** Opening INFORMATION SUPPLIED block **

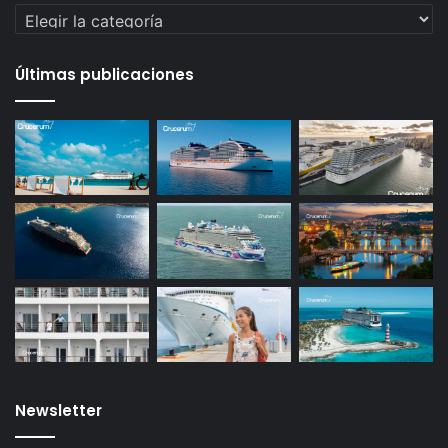
Categorías
Últimas publicaciones
Newsletter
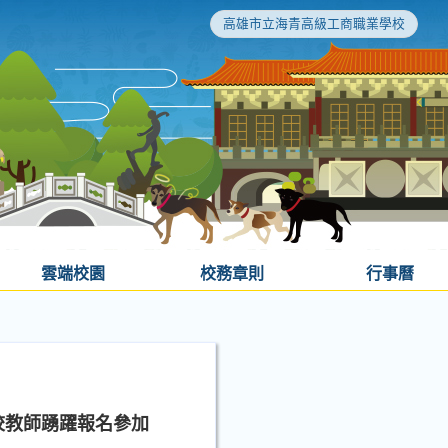
高雄市立海青高級工商職業學校
雲端校園
校務章則
行事曆
校教師踴躍報名參加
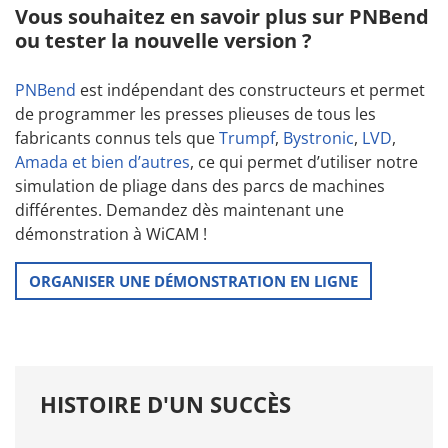
Vous souhaitez en savoir plus sur PNBend
ou tester la nouvelle version ?
PNBend
est indépendant des constructeurs et permet
de programmer les presses plieuses de tous les
fabricants connus tels que
Trumpf
,
Bystronic
,
LVD
,
Amada
et bien d’autres
, ce qui permet d’utiliser notre
simulation de pliage dans des parcs de machines
différentes. Demandez dès maintenant une
démonstration à WiCAM !
ORGANISER UNE DÉMONSTRATION EN LIGNE
HISTOIRE D'UN SUCCÈS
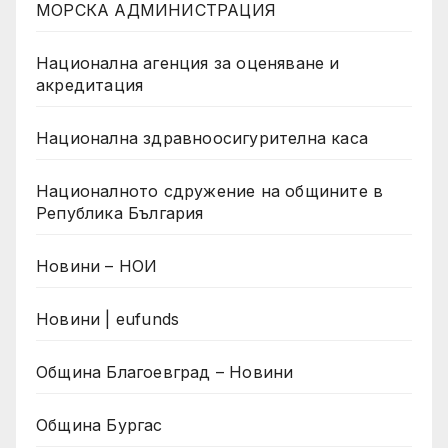
МОРСКА АДМИНИСТРАЦИЯ
Национална агенция за оценяване и
акредитация
Национална здравноосигурителна каса
Националното сдружение на общините в
Република България
Новини – НОИ
Новини | eufunds
Община Благоевград – Новини
Община Бургас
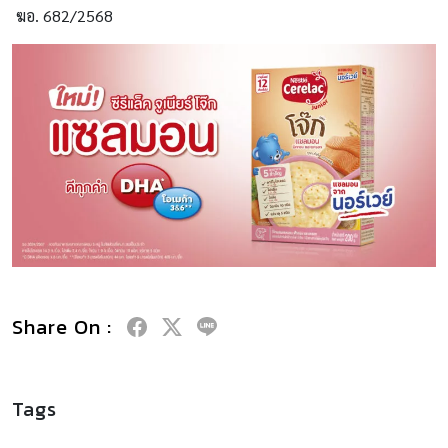
ฆอ. 682/2568
Share On :
Tags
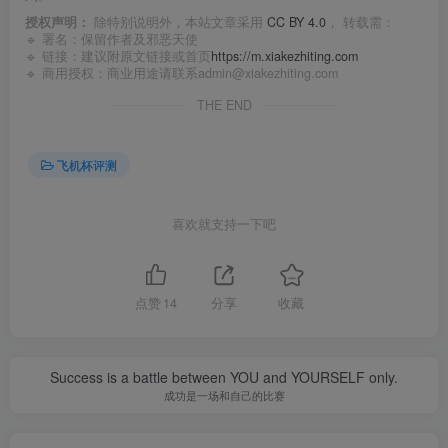
授权声明：
除特别说明外，本站文章采用
CC BY 4.0
， 转载需：
🔹 署名：保留作者及
邪恶天使
🔹 链接：建议附原文链接或首页
https://m.xiakezhiting.com
🔹 商用授权：商业用途请联系admin@xiakezhiting.com
THE END
飞机杯评测
喜欢就支持一下吧
点赞
14
分享
收藏
Success is a battle between YOU and YOURSELF only.
成功是一场和自己的比赛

** Closing INFORMATION SUPPLIED block **

**WORK ORDER:**
Nothing but the text is wanted: repeat the data above exactly, without its images.

**RESPONSE TO THIS EXERCISE:**
Categorías
Últimas publicaciones
Newsletter
高雄市立海青高級工商職業學校
雲端校園
校務章則
行事曆
校教師踴躍報名參加
Vous souhaitez en savoir plus sur PNBend
ou tester la nouvelle version ?
PNBend
est indépendant des constructeurs et permet
de programmer les presses plieuses de tous les
fabricants connus tels que
Trumpf
,
Bystronic
,
LVD
,
Amada
et bien d’autres
, ce qui permet d’utiliser notre
simulation de pliage dans des parcs de machines
différentes. Demandez dès maintenant une
démonstration à WiCAM !
ORGANISER UNE DÉMONSTRATION EN LIGNE
HISTOIRE D'UN SUCCÈS
МОРСКА АДМИНИСТРАЦИЯ
Национална агенция за оценяване и
акредитация
Национална здравноосигурителна каса
Националното сдружение на общините в
Република България
Новини – НОИ
Новини | eufunds
Община Благоевград – Новини
Община Бургас
ฆอ. 682/2568
Share On :
Tags
授权声明：
除特别说明外，本站文章采用
CC BY 4.0
， 转载需：
🔹 署名：保留作者及
邪恶天使
🔹 链接：建议附原文链接或首页
https://m.xiakezhiting.com
🔹 商用授权：商业用途请联系admin@xiakezhiting.com
THE END
飞机杯评测
喜欢就支持一下吧
点赞
14
分享
收藏
Success is a battle between YOU and YOURSELF only.
成功是一场和自己的比赛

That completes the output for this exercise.